Effects of prior knowledge

In this study, prior knowledge is defined as an individual’s knowledge at the time before reading, watching or listening to the health-related materials. Baker’s article cited the report of the Institute of Medicine’s expert panel, and gave a more expansive definition of health literacy which included conceptual knowledge as part of health literacy [20]. However, more researchers view conceptual knowledge or prior knowledge as a resource or a moderator that a person has, which facilitates health literacy, but does not in itself constitute health literacy [2123, 28]. This study finds that prior knowledge has a strong direct effect on health literacy. That is to say that a person with more health knowledge is better able to obtain, comprehend and use health information.

Determinants of health behavior and health status

In the model, we confirmed that health literacy and prior knowledge are the top two determinants of health behavior. Prior knowledge’s effect on health behavior stands to reason, for example in the KAP model [29]. Health behavior and health status are interactional. In Baker’s model, health literacy is one of many factors that lead to the acquisition of new knowledge, more positive attitudes, greater self-efficacy, positive health behaviors, and better health outcomes [20]. In von Wagner’s model, health outcomes depend on a range of mediating processes, most obviously actions to promote health, prevent disease, or comply with diagnosis and treatment, which the author calls health actions [22]. In Paasche-Orlow and Wolf’s 2007 model, they proposed causal pathways between limited health literacy and health outcomes [21]. Their models distinguish three different types of health actions that mediate the impact of health literacy on health: access to and utilization of health care, patient–provider interaction, and self-care. In this study, health behavior mainly focused on self-care and utilization of health care, while health status reflected health outcome. However, health behavior and health status did not show a good relationship. The measurement of health status in this study was conditioned to respiratory infection due to the restriction of the project scope. It is obvious that respiratory infections are influenced by many things, not only individual behavior, but also a variety of biological and social factors. Therefore, the relationship between health behavior and health outcomes, and the effect of health literacy on health outcomes though health behavior need further study to validate.

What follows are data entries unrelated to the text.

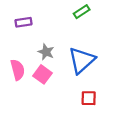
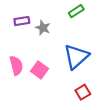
gray star: (46, 52) -> (43, 28), moved
red square: (89, 98) -> (83, 92), turned -32

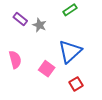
purple rectangle: (22, 21) -> (20, 19), turned 48
pink square: (40, 70) -> (47, 69), moved

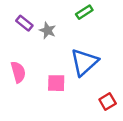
pink square: (47, 69) -> (56, 83), turned -35
red square: (76, 84) -> (108, 101), moved

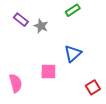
blue triangle: (84, 62) -> (73, 54), size x0.7
pink semicircle: (18, 72) -> (16, 83), moved

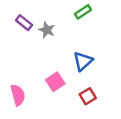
pink square: (48, 72) -> (55, 82), turned -35
red square: (93, 87) -> (88, 96), moved

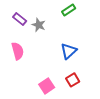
pink square: (55, 82) -> (47, 86), moved
pink semicircle: (18, 95) -> (18, 51), moved

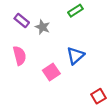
red square: (73, 80) -> (98, 96), moved
pink square: (47, 86) -> (51, 72), moved

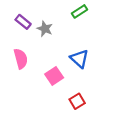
blue triangle: (75, 56) -> (79, 59), turned -36
red square: (98, 96) -> (77, 101), moved

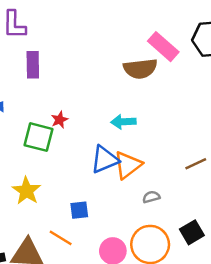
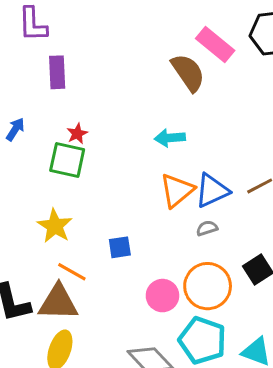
brown semicircle: (140, 69) -> (188, 73), turned -116
red star: (60, 120) -> (77, 134), moved
blue triangle: (105, 159) -> (212, 191), moved
orange line: (61, 238) -> (72, 272), moved

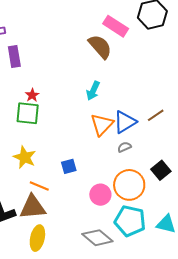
cyan arrow: (170, 138) -> (93, 91), turned -54

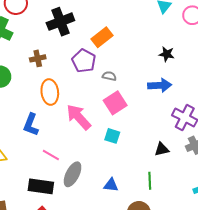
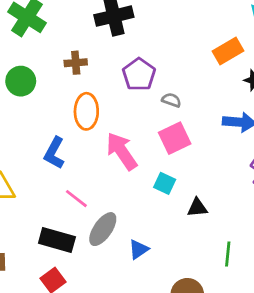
orange rectangle: (102, 37) -> (228, 51), moved
black triangle: (162, 149) -> (197, 208), moved
green line: (150, 181) -> (228, 254), moved
blue triangle: (111, 185) -> (139, 249), moved, turned -49

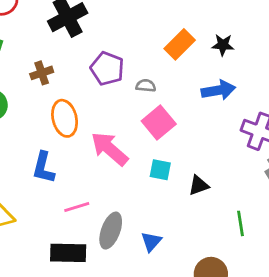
orange rectangle: (228, 51) -> (180, 44), moved
pink line: (76, 199) -> (77, 207), turned -40

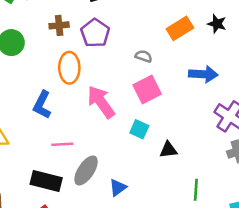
black star: (223, 45) -> (217, 24), moved
purple pentagon: (107, 69) -> (95, 33), moved

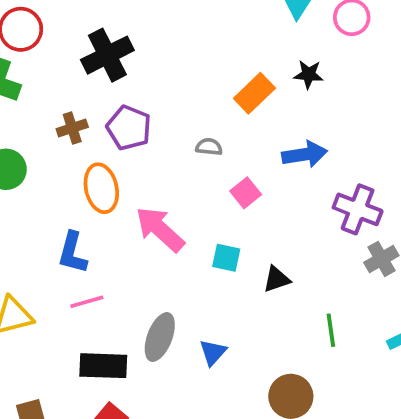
pink square: (147, 89) -> (246, 193), moved, size x0.7
pink line: (62, 144) -> (87, 302), moved

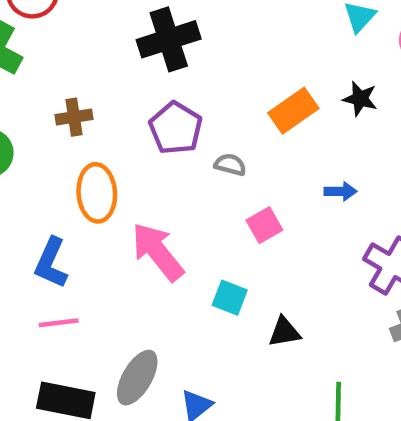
black cross: (107, 55) -> (169, 39), moved
purple pentagon: (129, 128) -> (176, 128), moved
blue arrow: (305, 154) -> (340, 191), size x0.6

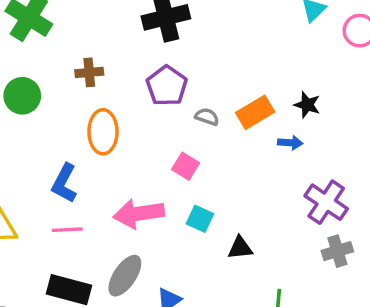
black star: (360, 99) -> (307, 105), moved
orange rectangle: (293, 111) -> (255, 112), moved
pink square: (264, 225) -> (186, 166), moved, turned -32
pink arrow: (158, 252) -> (139, 214), moved, turned -63

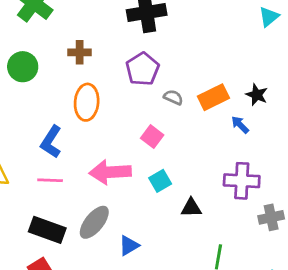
blue arrow: (290, 143) -> (240, 125), turned -144
purple cross: (326, 202) -> (242, 181), moved, turned -36
cyan square: (200, 219) -> (160, 181), turned 30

This model explains the determinants of health literacy and the associations between health literacy and health behaviors well. Education has positive, strong and direct effect on prior knowledge and health literacy. Health literacy is also affected by prior knowledge and age, the effect from prior knowledge is positive and that from age is negative. Health literacy is a direct influencing factor of health behavior. The most important factor of health status is age. Health behavior and health status have a positive interaction effect.

Practice implication

In this study, we focus on a health literacy model at the individual level. We should also try to highlight the importance of future research to extend the scope of health literacy beyond the individual. The research indicates that medical knowledge and health literacy are the main determinants of health behavior and health status, so health educators and health care providers should focus on developing culturally sensitive educational materials using a variety of media. Increased staffing of health educators in clinical settings and community interventions would also help increase health literacy. We would like to develop an intervention that demonstrates how health literacy can be addressed to target community outcomes as opposed to individual outcomes. It is also important for this model to be tested — and likely revised — so that intervention strategies to mitigate the impact of low health literacy are informed and conceptually driven.

Limited by the project’s background, this study only measures health literacy where it concerns infectious respiratory diseases. Therefore, the feasibility of the model should be tested in regards to other diseases and aspects of health.